Wow, can you believe that the NFL draft is almost here already? It’s crazy! But there are two names that are circling everyone’s heads: Marcus Mariota and Jameis Winston. Both quarterbacks beyond excelled in college and are now ready to be drafted. But who is better? While many say Jameis Winston, I’m confident that Marcus Mariota will surpass Winston and many other quarterbacks with the skill level of Phillip Rivers, Mark Sanchez, and Andy Dalton for a few reasons
1. The NFL is faster than the NCAA, but not faster than Mariota
If you ever watched an Oregon State game last year, you may see in the bottom left corner of the screen a counter for how long it took to transition from one play to the next. This is because Mariota is known to be faster than most NCAA quarterbacks. Unlike Winston, Mariota can execute a play, get his team under control, make it clear to his team what the play is going to be, get to the line, and snap it all in short time.
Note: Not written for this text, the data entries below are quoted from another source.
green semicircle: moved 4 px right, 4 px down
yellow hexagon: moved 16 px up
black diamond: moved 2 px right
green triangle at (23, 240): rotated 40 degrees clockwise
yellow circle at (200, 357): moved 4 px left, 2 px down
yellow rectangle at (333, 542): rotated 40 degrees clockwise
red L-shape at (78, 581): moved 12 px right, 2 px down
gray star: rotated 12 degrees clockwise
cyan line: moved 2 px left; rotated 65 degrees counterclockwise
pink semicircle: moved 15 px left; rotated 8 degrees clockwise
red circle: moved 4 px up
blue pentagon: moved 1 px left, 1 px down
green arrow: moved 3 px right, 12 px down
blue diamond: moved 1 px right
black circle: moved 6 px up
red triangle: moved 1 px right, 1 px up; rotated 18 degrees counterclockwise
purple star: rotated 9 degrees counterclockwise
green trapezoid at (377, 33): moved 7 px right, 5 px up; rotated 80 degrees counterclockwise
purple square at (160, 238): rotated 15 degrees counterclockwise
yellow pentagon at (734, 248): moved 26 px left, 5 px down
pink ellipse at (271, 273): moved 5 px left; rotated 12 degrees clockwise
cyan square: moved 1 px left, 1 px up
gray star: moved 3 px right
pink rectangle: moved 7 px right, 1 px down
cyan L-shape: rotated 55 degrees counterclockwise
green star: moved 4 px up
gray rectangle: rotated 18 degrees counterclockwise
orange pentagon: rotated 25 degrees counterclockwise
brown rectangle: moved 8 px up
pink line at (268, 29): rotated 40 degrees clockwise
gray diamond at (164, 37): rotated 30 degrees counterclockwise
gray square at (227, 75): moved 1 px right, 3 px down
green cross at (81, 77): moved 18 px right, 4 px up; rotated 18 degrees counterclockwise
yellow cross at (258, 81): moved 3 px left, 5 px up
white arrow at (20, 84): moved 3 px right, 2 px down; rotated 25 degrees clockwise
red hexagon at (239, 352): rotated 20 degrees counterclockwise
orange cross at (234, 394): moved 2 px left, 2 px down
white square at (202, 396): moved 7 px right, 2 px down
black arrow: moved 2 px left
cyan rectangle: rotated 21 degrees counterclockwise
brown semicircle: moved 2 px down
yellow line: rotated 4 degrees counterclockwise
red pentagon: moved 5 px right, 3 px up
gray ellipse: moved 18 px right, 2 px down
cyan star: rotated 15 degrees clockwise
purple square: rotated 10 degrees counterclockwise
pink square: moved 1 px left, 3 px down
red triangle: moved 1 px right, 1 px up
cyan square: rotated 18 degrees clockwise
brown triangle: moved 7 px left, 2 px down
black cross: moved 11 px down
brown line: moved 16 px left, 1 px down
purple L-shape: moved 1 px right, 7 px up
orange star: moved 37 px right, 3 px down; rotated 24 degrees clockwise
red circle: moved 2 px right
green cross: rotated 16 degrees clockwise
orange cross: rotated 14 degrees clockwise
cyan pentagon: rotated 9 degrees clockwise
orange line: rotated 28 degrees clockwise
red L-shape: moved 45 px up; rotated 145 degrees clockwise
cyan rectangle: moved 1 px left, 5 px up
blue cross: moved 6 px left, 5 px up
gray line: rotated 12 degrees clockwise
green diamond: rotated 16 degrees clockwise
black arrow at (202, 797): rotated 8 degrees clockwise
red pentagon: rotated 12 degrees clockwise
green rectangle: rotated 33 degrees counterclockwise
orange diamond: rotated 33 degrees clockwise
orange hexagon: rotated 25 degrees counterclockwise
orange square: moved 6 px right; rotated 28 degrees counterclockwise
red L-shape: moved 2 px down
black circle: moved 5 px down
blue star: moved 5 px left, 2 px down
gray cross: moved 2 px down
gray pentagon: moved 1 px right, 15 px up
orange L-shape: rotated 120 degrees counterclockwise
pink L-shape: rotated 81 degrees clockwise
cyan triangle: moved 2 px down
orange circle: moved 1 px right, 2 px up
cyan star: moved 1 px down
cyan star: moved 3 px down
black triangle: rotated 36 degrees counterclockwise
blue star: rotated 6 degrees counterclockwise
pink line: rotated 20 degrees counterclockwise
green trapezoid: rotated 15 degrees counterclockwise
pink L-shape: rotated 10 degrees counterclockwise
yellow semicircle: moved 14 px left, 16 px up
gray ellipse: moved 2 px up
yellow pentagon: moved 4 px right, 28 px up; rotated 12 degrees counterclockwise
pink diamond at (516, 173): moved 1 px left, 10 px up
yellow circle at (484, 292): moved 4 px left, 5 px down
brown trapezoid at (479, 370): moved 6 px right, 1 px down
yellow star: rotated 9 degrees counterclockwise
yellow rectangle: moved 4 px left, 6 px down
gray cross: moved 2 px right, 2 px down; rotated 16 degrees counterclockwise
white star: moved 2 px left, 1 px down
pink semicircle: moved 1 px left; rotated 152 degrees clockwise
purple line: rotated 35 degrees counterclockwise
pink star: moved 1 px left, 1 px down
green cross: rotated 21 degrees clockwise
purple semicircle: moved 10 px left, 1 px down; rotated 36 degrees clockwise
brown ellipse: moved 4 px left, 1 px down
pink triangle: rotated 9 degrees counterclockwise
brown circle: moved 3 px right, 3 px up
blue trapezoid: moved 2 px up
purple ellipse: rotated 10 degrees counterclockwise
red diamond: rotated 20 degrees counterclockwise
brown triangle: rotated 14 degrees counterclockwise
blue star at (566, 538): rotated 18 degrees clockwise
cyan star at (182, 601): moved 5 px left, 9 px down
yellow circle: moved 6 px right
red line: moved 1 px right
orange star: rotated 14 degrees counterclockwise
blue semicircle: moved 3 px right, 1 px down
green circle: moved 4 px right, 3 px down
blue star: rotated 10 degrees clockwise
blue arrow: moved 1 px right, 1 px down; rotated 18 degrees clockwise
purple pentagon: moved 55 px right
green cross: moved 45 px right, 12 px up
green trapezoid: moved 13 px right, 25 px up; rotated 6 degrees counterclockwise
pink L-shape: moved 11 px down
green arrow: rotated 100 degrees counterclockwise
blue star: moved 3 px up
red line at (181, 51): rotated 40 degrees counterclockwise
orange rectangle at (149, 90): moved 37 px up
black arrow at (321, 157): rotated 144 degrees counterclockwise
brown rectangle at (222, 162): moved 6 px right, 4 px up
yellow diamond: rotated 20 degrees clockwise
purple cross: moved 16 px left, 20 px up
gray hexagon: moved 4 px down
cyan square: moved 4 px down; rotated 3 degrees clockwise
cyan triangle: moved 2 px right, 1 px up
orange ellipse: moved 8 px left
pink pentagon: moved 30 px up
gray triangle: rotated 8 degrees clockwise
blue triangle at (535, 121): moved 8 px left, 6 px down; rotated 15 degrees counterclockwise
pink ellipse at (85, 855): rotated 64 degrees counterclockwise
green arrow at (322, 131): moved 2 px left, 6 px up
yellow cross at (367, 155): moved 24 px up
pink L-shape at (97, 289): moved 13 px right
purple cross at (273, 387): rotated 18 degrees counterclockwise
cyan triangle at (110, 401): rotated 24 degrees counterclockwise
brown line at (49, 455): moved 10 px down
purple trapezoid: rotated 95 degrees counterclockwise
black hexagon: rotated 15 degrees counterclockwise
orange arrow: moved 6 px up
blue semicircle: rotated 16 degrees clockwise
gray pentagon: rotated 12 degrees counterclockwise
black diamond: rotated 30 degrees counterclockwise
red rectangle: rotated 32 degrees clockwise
This a gigantic advantage in the NFL.
2. Mariota is a better off-field player than Winston
If you look up “Jameis Winston Off-Field Issues,” a few bad things may come up. If you want to know what in specifics, you can look it up. Teams don’t want bad people on their team! Look at it this way. Assume that you are John York (He’s the owner of the San Fransisco 49ers, if you didn’t know), and you decide that that Collin Kaeprenick isn’t delivering and you want to draft a quarterback, just to increase your options. To everyone’s absolute shock, Mariota and Winston aren’t gone by the time your turn comes up (this scenario is guaranteed NOT to happen). Are you going to chose the kid who is a dangerous person and could possibly get in trouble and put your team in a tight position, or are you going to draft the kid who’s just as good and is a good off-field person? The answer, obviously, is to leave the sketchy one to the next team to pick.
3. Winston relies on the running game too much
At first, you may think, “Winston doesn’t rely on the running game to much!” Ok, sure, it’s not like he’s Johnny Manziel or RGIII, but let’s be honest: he does run quite a bit! And it doesn’t really matter whether he runs because his o-line breaks up too much or he feels that he’s good at it, it won’t translate well into the NFL. Take Johnny Manziel, for instance. Johnny Manziel’s thing was running the football. When the Browns took him, everyone thought he should’ve been taken earlier. And now, he’s a mediocre football player. All in all, we can conclude that the running game has a way of translating poorly over to the NFL.
In conclusion, every team is going to put up a fight for these two no matter what. I think that every team will be smart to direct their wants toward Mariota. But in the end, some teams will opt for any quarterback, won’t they?